Die Wahrheit: Ich bin ein Bier
Tagebuch einer Enthüllerin: Namen prägen von Kindeszeiten an. Wer einen seltenen hat, muss mit dem Spott manchmal leben.
D ie erste Chance, das Leben von Kindern zu verheeren, bietet sich bereits bei der Namensgebung. Wenigstens kann ich meinen Erzeugern zugute halten, dass sie mir mit einem unmöglich abzukürzenden Three Letter Word das Schicksal ersparten, mein Leben lang auf Moni, Geli oder Ulli hören zu müssen.

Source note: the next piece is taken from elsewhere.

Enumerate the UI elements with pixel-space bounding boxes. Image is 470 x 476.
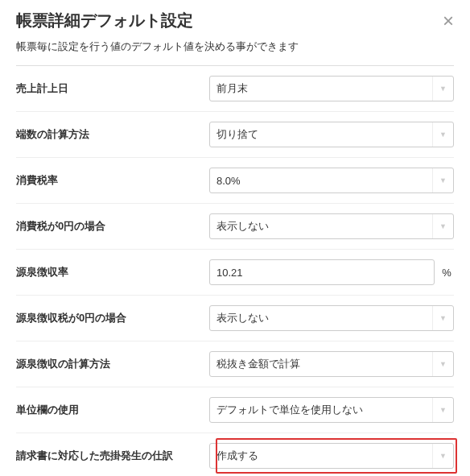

Heutzutage heißen die Sprösslinge Theodor und Emilie, und die Welt darf sich beim Warten in der Supermarktschlange das ganze von Mama oder Papa ausbuchstabierte Elend anhören, einem knappen „Emmi“ oder „Theo“ würde ja der gewünschte Hauch der Bourgeoisie fehlen. Meine Eltern waren also im Prinzip auf dem richtigen Weg, rechneten allerdings nicht mit der Entschlossenheit ihrer Mitmenschen. Die erste Begegnung mit einem lustigen Namensverhunzer hatte ich auf der Dorfkirmes. „Ey, wo iss’n bei dir der Hahn?“, plärrte mich ein pickeliger Jüngling an und löste die begreifliche Verwirrung auch gleich auf: „Ich dachte, du heißt Bier!“ Ich: „Hä?“ Pickelgesicht: „Na, Bier! Fass …? Hahn?!!“
Damit ging es los. Bis dahin war ich als bekennende Atheistin höchstens mal als „Fromme“ (lat. pius, vulgo: pia) beleidigt worden, doch Jahrzehnte später sollte Pickelgesicht einen späten Triumph feiern. Am Bauzaun, der den neuen Biergarten in meiner Nachbarschaft ankündigte, prangte groß mein Name zwischen „Beer“, „Pivo“, „Cerveca“ und „Birra“; die Google-Suche enthüllte, dass ich „Bier“ auf Polynesisch heiße.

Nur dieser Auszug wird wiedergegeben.